Firstly, "laser" tag doesn't (usually) use lasers - and for good reason:
Lasers are dangerous and can blind people. Use with caution.
Laser tag normally operates using a focused infra-red beam. Basically a powerful and focused infra-red remote control (like you have for the TV). This is usually backed up with normal focused white light (from a white LED) for targeting. Yes, a weak laser beam could be used instead of the white light, but it's not the laser that usually carries the information.
You transmit by using a pulsed square wave (the length of pulses and gaps, aka marks and spaces of the signal indicate 0 and 1).
The carrier frequency for the IR transmission varies, but on the laser-tag systems I repair on a regular basis (and have built extra parts for) runs at 50KHz. TV remotes run, usually, at 36KHz (the higher frequency was chosen so that you couldn't cheat by bringing a remote control with you to a game).

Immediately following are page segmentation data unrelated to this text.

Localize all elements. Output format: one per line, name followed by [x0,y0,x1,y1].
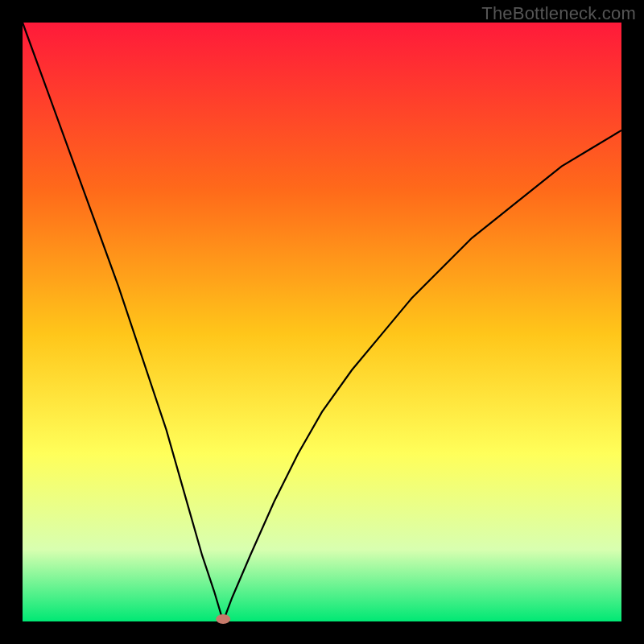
bottleneck-chart [0,0,644,644]
watermark-text: TheBottleneck.com [481,3,636,24]
optimal-point-marker [216,614,230,624]
chart-container: TheBottleneck.com [0,0,644,644]
plot-background [23,23,621,621]
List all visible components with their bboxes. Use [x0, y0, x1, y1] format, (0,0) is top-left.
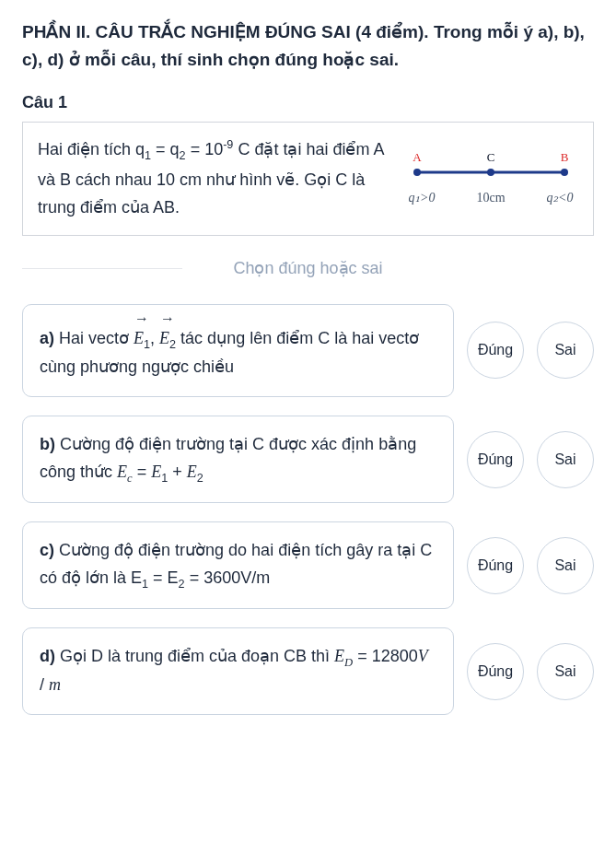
ed-e: E	[334, 647, 344, 665]
qtext-1: Hai điện tích q	[38, 140, 145, 158]
diagram-dist: 10cm	[476, 191, 505, 205]
opt-c-eq: = E	[148, 568, 179, 587]
choose-heading: Chọn đúng hoặc sai	[22, 258, 594, 278]
ec-e: E	[117, 463, 127, 481]
option-text-c: c) Cường độ điện trường do hai điện tích…	[22, 521, 454, 609]
ed-v: V	[418, 647, 428, 665]
opt-a-t1: Hai vectơ	[59, 329, 134, 347]
ed-m: m	[49, 675, 61, 694]
option-d-true-button[interactable]: Đúng	[467, 643, 524, 700]
section-title: PHẦN II. CÂU TRẮC NGHIỆM ĐÚNG SAI (4 điể…	[22, 18, 594, 75]
opt-c-t2: = 3600V/m	[185, 568, 271, 587]
question-diagram: A C B q₁>0 10cm q₂<0	[403, 135, 578, 218]
svg-point-1	[413, 169, 421, 176]
e2-e: E	[187, 463, 197, 481]
qtext-3: = 10	[186, 140, 224, 158]
opt-d-prefix: d)	[40, 647, 60, 665]
q-sup: -9	[223, 138, 233, 151]
ed-val: 12800	[372, 647, 418, 665]
opt-c-s2: 2	[179, 577, 185, 590]
option-row-b: b) Cường độ điện trường tại C được xác đ…	[22, 416, 594, 503]
opt-b-prefix: b)	[40, 435, 60, 453]
option-d-false-button[interactable]: Sai	[537, 643, 594, 700]
svg-point-3	[561, 169, 568, 176]
ed-d: D	[344, 656, 353, 669]
svg-point-2	[487, 169, 494, 176]
e2-2: 2	[197, 471, 203, 484]
option-text-a: a) Hai vectơ →E1, →E2 tác dụng lên điểm …	[22, 304, 454, 397]
option-row-c: c) Cường độ điện trường do hai điện tích…	[22, 521, 594, 609]
question-text: Hai điện tích q1 = q2 = 10-9 C đặt tại h…	[38, 135, 389, 222]
vector-e1: →E1	[134, 320, 150, 354]
opt-a-prefix: a)	[40, 329, 59, 347]
opt-a-comma: ,	[150, 329, 155, 347]
option-text-b: b) Cường độ điện trường tại C được xác đ…	[22, 416, 454, 503]
q-sub2: 2	[180, 148, 186, 161]
option-row-a: a) Hai vectơ →E1, →E2 tác dụng lên điểm …	[22, 304, 594, 397]
diagram-q1: q₁>0	[408, 191, 435, 205]
question-label: Câu 1	[22, 93, 594, 112]
opt-c-prefix: c)	[40, 541, 59, 559]
diagram-q2: q₂<0	[546, 191, 573, 205]
ed-eq: =	[353, 647, 372, 665]
qtext-2: = q	[151, 140, 180, 158]
option-b-false-button[interactable]: Sai	[537, 431, 594, 488]
opt-b-t1: Cường độ điện trường tại C được xác định…	[40, 435, 416, 481]
option-a-false-button[interactable]: Sai	[537, 322, 594, 379]
option-c-true-button[interactable]: Đúng	[467, 537, 524, 594]
diagram-label-b: B	[561, 150, 569, 164]
option-c-false-button[interactable]: Sai	[537, 537, 594, 594]
diagram-label-a: A	[413, 150, 422, 164]
vector-e2: →E2	[159, 320, 176, 354]
option-text-d: d) Gọi D là trung điểm của đoạn CB thì E…	[22, 627, 454, 715]
ec-eq: =	[133, 463, 152, 481]
ed-slash: /	[40, 675, 49, 694]
diagram-label-c: C	[487, 150, 495, 164]
opt-d-t1: Gọi D là trung điểm của đoạn CB thì	[60, 647, 334, 665]
question-box: Hai điện tích q1 = q2 = 10-9 C đặt tại h…	[22, 122, 594, 236]
options-container: a) Hai vectơ →E1, →E2 tác dụng lên điểm …	[22, 304, 594, 715]
option-a-true-button[interactable]: Đúng	[467, 322, 524, 379]
plus: +	[168, 463, 187, 481]
option-b-true-button[interactable]: Đúng	[467, 431, 524, 488]
option-row-d: d) Gọi D là trung điểm của đoạn CB thì E…	[22, 627, 594, 715]
e1-e: E	[151, 463, 161, 481]
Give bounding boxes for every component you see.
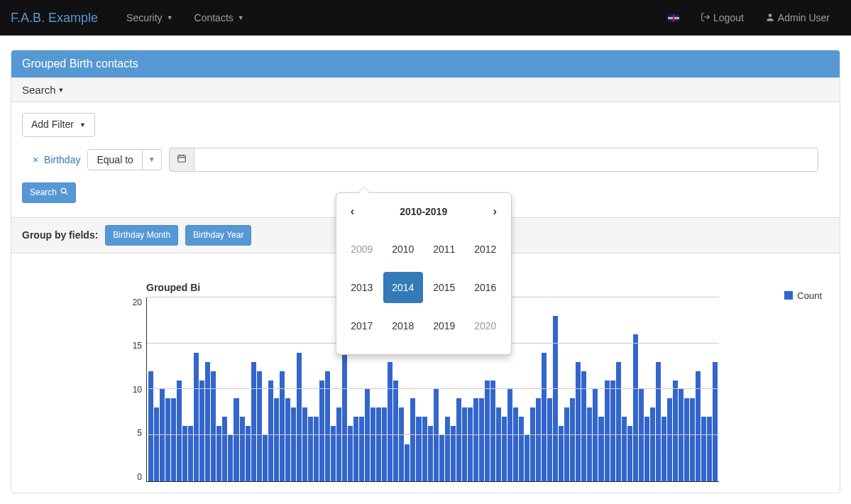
chart-bar [679,389,683,481]
datepicker-prev[interactable]: ‹ [345,202,360,221]
chart-bar [154,407,159,481]
chart-bar [536,398,541,481]
chart-bar [519,417,524,481]
chart-bar [399,407,404,481]
datepicker-year[interactable]: 2020 [466,310,505,341]
chart-bar [553,316,558,481]
caret-down-icon: ▼ [167,14,173,21]
chart-bar [382,407,387,481]
panel-body: Add Filter ▼ × Birthday Equal to ▼ [11,102,840,493]
datepicker-header: ‹ 2010-2019 › [336,197,511,226]
calendar-icon [177,153,187,165]
datepicker-year[interactable]: 2016 [466,272,505,303]
chart-bar [199,380,204,481]
chart-legend: Count [784,290,822,301]
chart-bar [570,398,575,481]
add-filter-button[interactable]: Add Filter ▼ [22,113,95,137]
chart-bar [639,389,644,481]
operator-value: Equal to [87,149,142,170]
datepicker-year[interactable]: 2009 [342,234,382,265]
svg-point-6 [61,188,65,192]
gridline [147,388,719,389]
svg-point-1 [769,13,772,17]
nav-menu-label: Contacts [194,12,234,23]
chart-bar [525,435,529,481]
chart-bar [701,417,706,481]
chart-bar [353,417,358,481]
chart-bar [485,380,490,481]
datepicker-title[interactable]: 2010-2019 [400,206,447,217]
chart-bar [473,398,478,481]
chart-y-axis: 20151050 [111,297,146,482]
chart-bar [673,380,678,481]
chart-bar [502,417,507,481]
datepicker-year[interactable]: 2019 [424,310,464,341]
user-label: Admin User [778,12,830,23]
operator-select[interactable]: Equal to ▼ [87,149,161,170]
group-by-birthday-year[interactable]: Birthday Year [185,225,251,246]
chart-bar [274,398,279,481]
chart-bar [211,371,216,481]
navbar: F.A.B. Example Security ▼ Contacts ▼ Log… [0,0,851,35]
navbar-left: F.A.B. Example Security ▼ Contacts ▼ [11,1,255,34]
y-tick-label: 15 [133,341,142,351]
search-button-label: Search [30,187,57,199]
datepicker-year[interactable]: 2011 [424,234,464,265]
chart-bar [656,362,661,481]
language-flag[interactable] [657,4,690,33]
chart-bar [684,398,689,481]
remove-filter-birthday[interactable]: × Birthday [33,154,80,165]
nav-menu-label: Security [126,12,163,23]
search-icon [60,187,68,199]
chart-bar [507,389,512,481]
chart-bar [388,362,392,481]
datepicker-grid: 2009201020112012201320142015201620172018… [336,226,511,354]
nav-menu-security[interactable]: Security ▼ [116,1,184,34]
chart-bar [496,407,501,481]
date-input-group: ‹ 2010-2019 › 20092010201120122013201420… [169,148,818,172]
datepicker-year[interactable]: 2017 [342,310,382,341]
chart-bar [696,371,701,481]
chart-bar [633,334,638,481]
datepicker-year[interactable]: 2015 [424,272,464,303]
chart-bar [177,380,182,481]
group-by-label: Group by fields: [22,229,98,241]
chart-bar [234,398,238,481]
date-input[interactable] [194,148,818,172]
chart-bar [690,398,695,481]
chart-bar [445,417,450,481]
chart-bar [376,407,381,481]
logout-icon [701,12,710,24]
datepicker-year[interactable]: 2013 [342,272,382,303]
datepicker-year[interactable]: 2018 [383,310,423,341]
chart-bar [439,435,444,481]
user-menu[interactable]: Admin User [754,1,840,35]
chart-bar [194,353,199,481]
logout-link[interactable]: Logout [690,1,754,35]
chart-bar [644,417,649,481]
chart-bar [263,435,268,481]
brand-link[interactable]: F.A.B. Example [11,11,109,26]
logout-label: Logout [713,12,744,23]
main-container: Grouped Birth contacts Search ▼ Add Filt… [0,35,851,493]
chart-bar [205,362,210,481]
datepicker-year[interactable]: 2010 [383,234,423,265]
datepicker-next[interactable]: › [487,202,502,221]
calendar-button[interactable] [169,148,194,172]
chart-bar [581,371,586,481]
chart-bar [336,407,341,481]
nav-menu-contacts[interactable]: Contacts ▼ [184,1,255,34]
chart-bar [365,389,370,481]
chart-bar [393,380,398,481]
datepicker-year[interactable]: 2012 [466,234,505,265]
search-button[interactable]: Search [22,182,76,203]
caret-down-icon: ▼ [79,121,86,130]
chart-bar [228,435,233,481]
user-icon [765,12,775,24]
search-toggle[interactable]: Search ▼ [11,77,840,102]
datepicker-year[interactable]: 2014 [383,272,423,303]
flag-uk-icon [668,14,679,22]
chart-bar [410,398,415,481]
caret-down-icon: ▼ [143,149,162,170]
group-by-birthday-month[interactable]: Birthday Month [105,225,178,246]
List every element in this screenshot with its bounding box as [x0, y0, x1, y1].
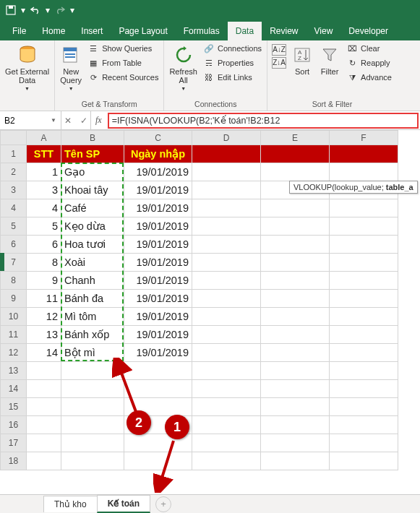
- cell[interactable]: [330, 199, 398, 217]
- col-header[interactable]: D: [192, 131, 261, 145]
- col-header[interactable]: A: [27, 131, 61, 145]
- cell[interactable]: [330, 290, 398, 308]
- cell[interactable]: [124, 452, 192, 470]
- enter-icon[interactable]: ✓: [80, 116, 87, 126]
- tab-insert[interactable]: Insert: [73, 22, 111, 40]
- cell[interactable]: Café: [61, 199, 124, 217]
- undo-icon[interactable]: [27, 2, 43, 18]
- cell[interactable]: [192, 290, 261, 308]
- qat-customize-icon[interactable]: ▾: [69, 2, 75, 18]
- cell[interactable]: [192, 236, 261, 254]
- cell[interactable]: [192, 145, 261, 163]
- cell[interactable]: 19/01/2019: [124, 272, 192, 290]
- col-header[interactable]: C: [124, 131, 192, 145]
- cell[interactable]: [261, 416, 330, 434]
- cell[interactable]: [330, 344, 398, 362]
- cell[interactable]: [192, 380, 261, 398]
- sort-button[interactable]: AZ Sort: [290, 42, 314, 78]
- cell[interactable]: Hoa tươi: [61, 236, 124, 254]
- cell[interactable]: [261, 217, 330, 236]
- edit-links-button[interactable]: ⛓Edit Links: [202, 71, 263, 84]
- get-external-data-button[interactable]: Get External Data ▼: [4, 42, 51, 94]
- cell[interactable]: Bánh đa: [61, 290, 124, 308]
- cell[interactable]: [261, 452, 330, 470]
- cell[interactable]: Gạo: [61, 163, 124, 181]
- cell[interactable]: 1: [27, 163, 61, 181]
- cell[interactable]: Kẹo dừa: [61, 217, 124, 236]
- advanced-button[interactable]: ⧩Advance: [345, 71, 393, 84]
- cell[interactable]: [27, 380, 61, 398]
- clear-filter-button[interactable]: ⌧Clear: [345, 42, 393, 55]
- undo-dropdown-icon[interactable]: ▾: [45, 2, 51, 18]
- cancel-icon[interactable]: ✕: [64, 116, 72, 126]
- cell[interactable]: [330, 272, 398, 290]
- cell[interactable]: [330, 163, 398, 181]
- row-header[interactable]: 13: [1, 362, 27, 380]
- cell[interactable]: [61, 416, 124, 434]
- cell[interactable]: 4: [27, 199, 61, 217]
- cell[interactable]: [192, 416, 261, 434]
- cell[interactable]: [330, 434, 398, 452]
- cell[interactable]: [261, 434, 330, 452]
- cell[interactable]: 19/01/2019: [124, 199, 192, 217]
- cell[interactable]: [61, 362, 124, 380]
- cell[interactable]: 19/01/2019: [124, 254, 192, 272]
- cell[interactable]: [261, 290, 330, 308]
- cell[interactable]: [192, 181, 261, 199]
- fx-icon[interactable]: fx: [91, 115, 106, 126]
- cell[interactable]: 19/01/2019: [124, 290, 192, 308]
- tab-page-layout[interactable]: Page Layout: [111, 22, 175, 40]
- cell[interactable]: [192, 344, 261, 362]
- cell[interactable]: 19/01/2019: [124, 326, 192, 344]
- reapply-button[interactable]: ↻Reapply: [345, 56, 393, 69]
- cell[interactable]: 19/01/2019: [124, 217, 192, 236]
- cell[interactable]: [192, 199, 261, 217]
- tab-home[interactable]: Home: [34, 22, 73, 40]
- cell[interactable]: [330, 416, 398, 434]
- sheet-tab-thukho[interactable]: Thủ kho: [43, 496, 98, 512]
- row-header[interactable]: 2: [1, 163, 27, 181]
- row-header[interactable]: 16: [1, 416, 27, 434]
- cell[interactable]: 19/01/2019: [124, 236, 192, 254]
- sort-az-button[interactable]: A↓Z Z↓A: [271, 42, 287, 71]
- cell[interactable]: STT: [27, 145, 61, 163]
- cell[interactable]: [61, 434, 124, 452]
- cell[interactable]: 8: [27, 254, 61, 272]
- cell[interactable]: 12: [27, 308, 61, 326]
- cell[interactable]: [192, 217, 261, 236]
- col-header[interactable]: E: [261, 131, 330, 145]
- row-header[interactable]: 11: [1, 326, 27, 344]
- tab-formulas[interactable]: Formulas: [176, 22, 228, 40]
- cell[interactable]: [124, 362, 192, 380]
- cell[interactable]: [192, 308, 261, 326]
- tab-review[interactable]: Review: [262, 22, 306, 40]
- cell[interactable]: [27, 398, 61, 416]
- cell[interactable]: [330, 326, 398, 344]
- cell[interactable]: Bột mì: [61, 344, 124, 362]
- cell[interactable]: Chanh: [61, 272, 124, 290]
- tab-developer[interactable]: Developer: [340, 22, 396, 40]
- add-sheet-button[interactable]: +: [155, 496, 171, 512]
- cell[interactable]: 19/01/2019: [124, 344, 192, 362]
- cell[interactable]: [192, 326, 261, 344]
- row-header[interactable]: 14: [1, 380, 27, 398]
- cell[interactable]: Mì tôm: [61, 308, 124, 326]
- cell[interactable]: 5: [27, 217, 61, 236]
- cell[interactable]: [261, 344, 330, 362]
- cell[interactable]: [261, 254, 330, 272]
- cell[interactable]: [261, 199, 330, 217]
- cell[interactable]: [124, 380, 192, 398]
- cell[interactable]: Bánh xốp: [61, 326, 124, 344]
- tab-file[interactable]: File: [4, 22, 34, 40]
- formula-input[interactable]: =IF(ISNA(VLOOKUP(B2;'Kế toán'!B2:B12: [108, 113, 419, 129]
- redo-icon[interactable]: [52, 2, 68, 18]
- sheet-tab-ketoan[interactable]: Kế toán: [97, 495, 150, 513]
- cell[interactable]: [27, 416, 61, 434]
- tab-view[interactable]: View: [307, 22, 341, 40]
- cell[interactable]: [61, 398, 124, 416]
- col-header[interactable]: B: [61, 131, 124, 145]
- cell[interactable]: [192, 272, 261, 290]
- cell[interactable]: 9: [27, 272, 61, 290]
- row-header[interactable]: 4: [1, 199, 27, 217]
- cell[interactable]: [330, 452, 398, 470]
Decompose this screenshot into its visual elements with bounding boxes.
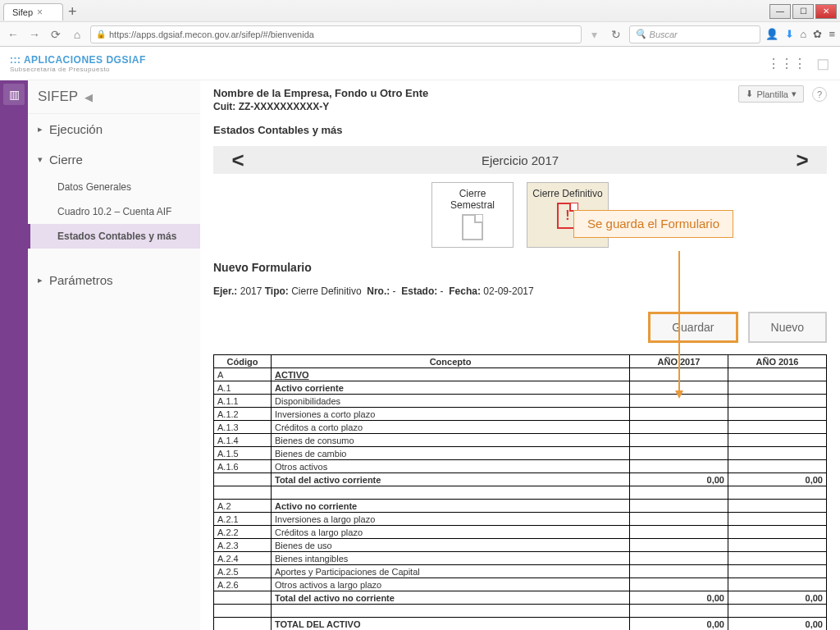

The receiver, which is made from a couple of infra-red photodiodes, uses a high-pass (or band-pass) filter tuned to the carrier frequency, along with an amplifier, to isolate the 50KHz (or whatever your chosen frequency is) light signal to recover the on-off pulses. Basic systems don't bother about encoding or decoding information - the mere presence of these pulses over a minimum time frame is interpreted as a "hit". More complex systems include the ID of the gun that has made the hit for score tallying and other statistics.
(Note: this is from first-hand experience of one system alone. There may be other systems out there that do things differently.)